The efficacy of spermatogenesis suppression achieved by DSG and T
enanthate (78% azoospermia overall and 100% in group 2) is superior
to those obtained in earlier studies of progestogen/androgen
combinations that used suboptimal doses and longer dosing intervals of
T (2, 3, 4, 5). The efficacy and rate of spermatogenic suppression in the
present study also compared favorably with more recent work
investigating the oral progestogens levonorgestrel (500 µg daily;
67% azoospermic) and cyproterone acetate (100 mg daily; 100%
azoospermic) combined with 100 mg T enanthate weekly (19, 20) and 250
mg depot-MPA, im, combined with 800-mg T implants (90%
azoospermic) (21). The minimal effective doses of these combination
regimens are as yet unknown. The present results are also superior to
those obtained with androgen-only regimens, including 200 mg T
enanthate weekly alone (65% azoospermia), 1200-mg T implants (56%
azoospermia), and 1200 mg T buciclate (37.5% azoospermia) (11, 18, 34). The speed of suppression to azoospermia (13.1 ± 1.0
weeks) with DSG and T enanthate, however, was not faster. Apart from
using lower doses of T, the improved efficacy of progestogen-containing
regimens may be due to an antispermatogenic or antiandrogenic effect
(20, 35) or inhibition of 5
-reductase activity (36).
DSG treatment alone decreased LH, FSH, and T within 3 days, and all subjects became profoundly hypogonadal by day 7, reaching a nadir on day 14. This dramatic and acute effect is similar to that observed with the Nal-Glu GnRH antagonist (37). DSG alone suppressed T to a greater extent than LH and FSH. This reflects the simultaneous decline in SHBG so that bioavailable T is proportionately higher than total T levels. The bioactivity of LH is not preferentially lowered during DSG treatment, and the bioactive/immunoactive ratio is unchanged (30). The greater suppression of LH, FSH, and T by 300 µg compared to 150 µg DSG during the first 3 weeks suggests that the latter is the first submaximal dose. However, oral DSG on its own, even at the maximal dose, suppressed the hypothalamic-pituitary-testicular axis only partially. T is therefore essential not only for maintenance of androgen-dependent physiological functions but also for the crucial additional suppression of gonadotropins.
By deferring the introduction of T enanthate after DSG, this study has provided the first demonstration of the individual action of an oral progestogen as well as the subsequent additive effects of T on the pituitary-testicular axis. It is clear that the addition of T to DSG was required to further suppress gonadotropins toward the limits of assay detection. This was achieved even at doses of T enanthate (50 or 100 mg weekly) that, when administered on their own, are relatively ineffective (19). Thus, combining two agents at doses that are submaximal when used individually produced a clear additive effect in suppressing gonadotropins to levels compatible with maximal abrogation of spermatogenesis. Although plasma T in group 2 (50 mg T enanthate weekly) was half that in groups 1 and 3 (100 mg T enanthate weekly), there was no difference in gonadotropin suppression. As the dose of 300 µg DSG daily was more effective in suppressing gonadotropins and T than 150 µg, this might have compensated for the lower dose of T in group 2. This is supported by the findings that increasing the dose of T to 100 mg T enanthate weekly allowed a reduction in the dose of DSG from 300 to 150 µg (i.e. group 3) without losing efficacy, whereas 150 µg DSG and 50 mg T enanthate were ineffective (Anawalt, B. D., et al., 1998, unpublished). These results not only show an additive effect, but also demonstrate an interchangeable action between T and DSG in inhibiting pituitary-testicular endocrine function and accord well with the results of spermatogenesis suppression (see above).
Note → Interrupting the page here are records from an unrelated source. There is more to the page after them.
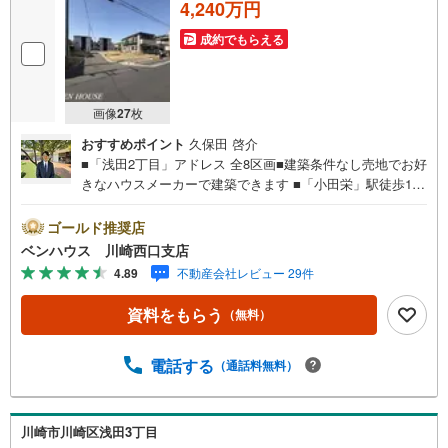
4,240万円
成約でもらえる
画像
27
枚
おすすめポイント
久保田 啓介
■「浅田2丁目」アドレス 全8区画■建築条件なし売地でお好
きなハウスメーカーで建築できます ■「小田栄」駅徒歩13
分■JR川崎、京急川崎へ「浅田小学校前」停歩1分よりバス
便14分利用可能！■ご見学をご希望のお客様、平日・休日
ゴールド推奨店
問わず ご対応させていただきます。■また、オンライン案
ベンハウス 川崎西口支店
内・相談などにも対応しております。 どうぞ お気軽に
4.89
不動産会社レビュー 29件
ご連絡下さい。その他にも・・・●「この物件以外にも何件
か一緒に物件を見てみたい」●「私はローンいくら借りられ
資料をもらう
（無料）
るのだろう？」●「買替えなので、自宅がいくらで売却でき
るか知りたい」 ●「車のローンがあるけど大丈夫かな？」●
「頭金は、どれくらいないと買えないの？」●「自営業者は
電話する
（通話料無料）
ローン通りにくいって本当？」などなど、住宅購入はわか
らないことばかり・・・。ご安心ください!!お力になれる事
がございましたら、誠心誠意 お手伝いをさせていただきま
川崎市川崎区浅田3丁目
す。【ベンハウス】にお任せ下さい！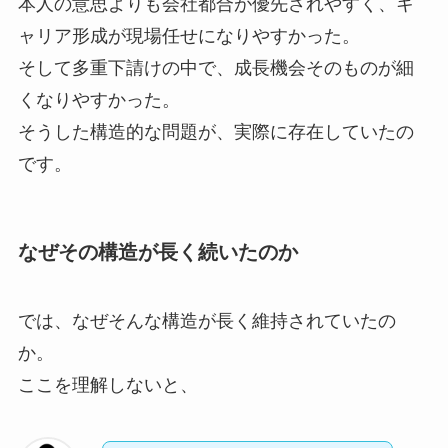
本人の意思よりも会社都合が優先されやすく、キ
ャリア形成が現場任せになりやすかった。
そして多重下請けの中で、成長機会そのものが細
くなりやすかった。
そうした構造的な問題が、実際に存在していたの
です。
なぜその構造が長く続いたのか
では、なぜそんな構造が長く維持されていたの
か。
ここを理解しないと、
The present results show that a dose of 50 mg T enanthate weekly was sufficient for maintaining physiological circulating T (attaining a consistent predose trough level of 11 nmol/L) and normal sexual function during DSG treatment for 24 weeks. This has also been reported in normal men rendered hypogonadal by Nal-Glu GnRH antagonist treatment for 6 weeks (38). The higher dose of 100 mg T enanthate weekly raised preinjection trough plasma T above the pretreatment baseline and is therefore a supraphysiological dose (10.3 mg T daily). On its own, however, 100 mg T enanthate weekly was unable to induce maximal suppression of spermatogenesis (19), which required an even higher dose of 200 mg weekly. Our results therefore indicate that introducing a second gonadotropin-suppressing agent permitted a major (75%) reduction in the dose of T, which was not only sufficient to support secondary sexual functions but was also essential for suppression of spermatogenesis, with efficacy surpassing that obtained with higher dose androgen-only regimens. This is similar to using 300 mg depot-MPA monthly with a 800-mg T implant (6 mg T daily), which was suboptimal on its own, yet was fully effective when administered in combination (21). We have not extended the T dose range further downward because it is likely that lower doses than 50 mg T enanthate weekly would produce symptoms of androgen deficiency. The T production rate in young men determined by the stable isotope dilution technique is 3.7 ± 2.2 mg/day (39). Thus, 50 mg T enanthate weekly, or the equivalent of 5 mg of free T daily, is probably the minimally effective and optimal dose when combined with progestogens for male contraception. However, even these mandatory minimum replacement doses of T contribute substantially to the suppression of spermatogenesis, thereby permitting the use of the second antigonadotropic agent at relatively low or submaximal doses. This mutual dose-sparing effect and interchangeable additive action between T and progestogens are the key findings in the present study.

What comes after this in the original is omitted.